**ASSIGNMENT**
The response must be made up of the lines in the entries below that contain "Starmix".

Collected data:
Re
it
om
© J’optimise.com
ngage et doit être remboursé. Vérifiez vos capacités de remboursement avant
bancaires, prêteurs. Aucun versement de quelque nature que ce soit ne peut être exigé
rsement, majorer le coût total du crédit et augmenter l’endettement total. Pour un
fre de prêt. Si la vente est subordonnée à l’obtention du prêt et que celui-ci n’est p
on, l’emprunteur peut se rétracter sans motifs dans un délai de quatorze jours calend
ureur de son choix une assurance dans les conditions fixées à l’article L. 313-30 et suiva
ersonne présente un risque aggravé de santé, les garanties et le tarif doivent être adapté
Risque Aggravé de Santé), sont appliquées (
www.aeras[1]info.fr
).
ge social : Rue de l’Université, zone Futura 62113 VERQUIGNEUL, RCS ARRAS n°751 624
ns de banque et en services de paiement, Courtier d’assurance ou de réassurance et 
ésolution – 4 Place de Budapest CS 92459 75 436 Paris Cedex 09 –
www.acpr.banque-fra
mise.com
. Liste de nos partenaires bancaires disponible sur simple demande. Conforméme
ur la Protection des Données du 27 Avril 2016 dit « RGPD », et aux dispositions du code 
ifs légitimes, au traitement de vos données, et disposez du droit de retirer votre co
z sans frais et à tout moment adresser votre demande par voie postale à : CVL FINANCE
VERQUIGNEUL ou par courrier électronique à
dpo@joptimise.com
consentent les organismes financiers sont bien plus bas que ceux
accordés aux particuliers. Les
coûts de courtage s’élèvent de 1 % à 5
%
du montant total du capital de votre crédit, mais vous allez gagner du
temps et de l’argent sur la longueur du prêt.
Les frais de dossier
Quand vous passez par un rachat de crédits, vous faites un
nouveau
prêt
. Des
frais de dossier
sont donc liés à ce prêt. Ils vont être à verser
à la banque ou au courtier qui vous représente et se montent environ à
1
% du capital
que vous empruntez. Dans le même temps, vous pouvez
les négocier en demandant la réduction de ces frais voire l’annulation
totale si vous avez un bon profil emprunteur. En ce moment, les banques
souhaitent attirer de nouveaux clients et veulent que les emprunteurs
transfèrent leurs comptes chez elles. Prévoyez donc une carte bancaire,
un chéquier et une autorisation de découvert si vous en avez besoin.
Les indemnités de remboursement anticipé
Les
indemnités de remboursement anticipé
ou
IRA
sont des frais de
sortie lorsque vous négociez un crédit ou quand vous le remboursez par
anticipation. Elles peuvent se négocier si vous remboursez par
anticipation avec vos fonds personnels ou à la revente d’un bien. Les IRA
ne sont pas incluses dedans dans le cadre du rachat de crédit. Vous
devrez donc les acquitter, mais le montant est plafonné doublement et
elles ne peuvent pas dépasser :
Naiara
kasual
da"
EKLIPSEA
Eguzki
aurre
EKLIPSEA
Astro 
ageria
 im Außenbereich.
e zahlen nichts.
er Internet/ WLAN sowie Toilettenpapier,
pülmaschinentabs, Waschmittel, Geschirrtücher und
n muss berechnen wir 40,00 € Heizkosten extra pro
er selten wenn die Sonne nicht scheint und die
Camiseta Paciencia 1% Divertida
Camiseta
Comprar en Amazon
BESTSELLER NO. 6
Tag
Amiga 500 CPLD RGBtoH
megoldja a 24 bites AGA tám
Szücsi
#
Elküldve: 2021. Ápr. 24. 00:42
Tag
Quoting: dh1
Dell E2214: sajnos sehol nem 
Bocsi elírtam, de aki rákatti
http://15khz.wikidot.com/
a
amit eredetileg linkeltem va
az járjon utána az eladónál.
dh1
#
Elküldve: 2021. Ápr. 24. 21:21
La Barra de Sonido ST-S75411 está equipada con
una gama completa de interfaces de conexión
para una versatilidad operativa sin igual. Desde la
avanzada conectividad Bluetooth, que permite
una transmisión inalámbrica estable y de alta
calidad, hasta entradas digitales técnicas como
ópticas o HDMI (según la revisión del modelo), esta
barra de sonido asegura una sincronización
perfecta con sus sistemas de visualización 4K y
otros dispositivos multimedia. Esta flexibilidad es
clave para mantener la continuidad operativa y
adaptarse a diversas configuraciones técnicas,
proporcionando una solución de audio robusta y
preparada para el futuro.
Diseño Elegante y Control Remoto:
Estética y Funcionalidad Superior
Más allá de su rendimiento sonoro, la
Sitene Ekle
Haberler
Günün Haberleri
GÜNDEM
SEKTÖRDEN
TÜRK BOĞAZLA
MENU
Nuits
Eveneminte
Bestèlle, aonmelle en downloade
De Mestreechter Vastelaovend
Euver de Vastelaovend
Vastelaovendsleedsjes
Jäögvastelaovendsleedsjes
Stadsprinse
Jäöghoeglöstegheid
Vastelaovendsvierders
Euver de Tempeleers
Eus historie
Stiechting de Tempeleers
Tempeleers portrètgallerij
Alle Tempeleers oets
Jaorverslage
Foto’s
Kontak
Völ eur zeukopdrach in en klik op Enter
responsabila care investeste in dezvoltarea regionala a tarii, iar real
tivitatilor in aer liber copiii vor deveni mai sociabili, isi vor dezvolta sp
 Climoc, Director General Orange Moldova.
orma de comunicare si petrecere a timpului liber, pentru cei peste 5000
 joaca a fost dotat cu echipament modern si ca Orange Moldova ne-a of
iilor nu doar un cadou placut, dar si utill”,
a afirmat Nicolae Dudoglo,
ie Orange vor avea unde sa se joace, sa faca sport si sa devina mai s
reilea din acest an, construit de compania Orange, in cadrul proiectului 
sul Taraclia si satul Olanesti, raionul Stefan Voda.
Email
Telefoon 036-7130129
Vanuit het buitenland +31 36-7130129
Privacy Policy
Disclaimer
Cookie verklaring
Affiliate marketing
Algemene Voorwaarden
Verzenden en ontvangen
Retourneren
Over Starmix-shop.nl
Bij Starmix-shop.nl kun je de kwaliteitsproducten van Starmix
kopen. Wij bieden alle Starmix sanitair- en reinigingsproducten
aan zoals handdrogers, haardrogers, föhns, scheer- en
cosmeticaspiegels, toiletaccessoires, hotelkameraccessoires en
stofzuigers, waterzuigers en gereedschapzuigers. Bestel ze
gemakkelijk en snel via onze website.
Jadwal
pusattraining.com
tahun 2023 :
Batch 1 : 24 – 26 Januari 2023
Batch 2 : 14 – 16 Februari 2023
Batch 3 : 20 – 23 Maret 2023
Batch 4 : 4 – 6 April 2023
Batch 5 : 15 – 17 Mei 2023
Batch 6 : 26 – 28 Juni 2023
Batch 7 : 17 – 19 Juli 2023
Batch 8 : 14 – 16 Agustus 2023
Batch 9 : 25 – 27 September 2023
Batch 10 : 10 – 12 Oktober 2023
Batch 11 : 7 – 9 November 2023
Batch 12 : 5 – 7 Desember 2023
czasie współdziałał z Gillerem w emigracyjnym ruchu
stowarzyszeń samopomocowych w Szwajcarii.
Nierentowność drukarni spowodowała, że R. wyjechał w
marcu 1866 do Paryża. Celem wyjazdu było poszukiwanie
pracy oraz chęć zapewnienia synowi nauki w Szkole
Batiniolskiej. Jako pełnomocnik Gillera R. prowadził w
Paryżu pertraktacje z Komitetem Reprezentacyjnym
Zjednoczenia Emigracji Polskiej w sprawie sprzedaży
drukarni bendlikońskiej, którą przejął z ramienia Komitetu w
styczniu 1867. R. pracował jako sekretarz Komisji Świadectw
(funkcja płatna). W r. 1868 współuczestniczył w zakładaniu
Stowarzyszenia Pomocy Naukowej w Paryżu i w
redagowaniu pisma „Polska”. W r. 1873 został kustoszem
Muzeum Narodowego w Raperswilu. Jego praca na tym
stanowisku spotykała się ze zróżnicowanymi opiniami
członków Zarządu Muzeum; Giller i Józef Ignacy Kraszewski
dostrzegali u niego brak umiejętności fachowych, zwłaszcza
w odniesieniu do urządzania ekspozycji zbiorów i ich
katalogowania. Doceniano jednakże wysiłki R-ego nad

**FINISHED TASK**
Over Starmix-shop.nl
Bij Starmix-shop.nl kun je de kwaliteitsproducten van Starmix
kopen. Wij bieden alle Starmix sanitair- en reinigingsproducten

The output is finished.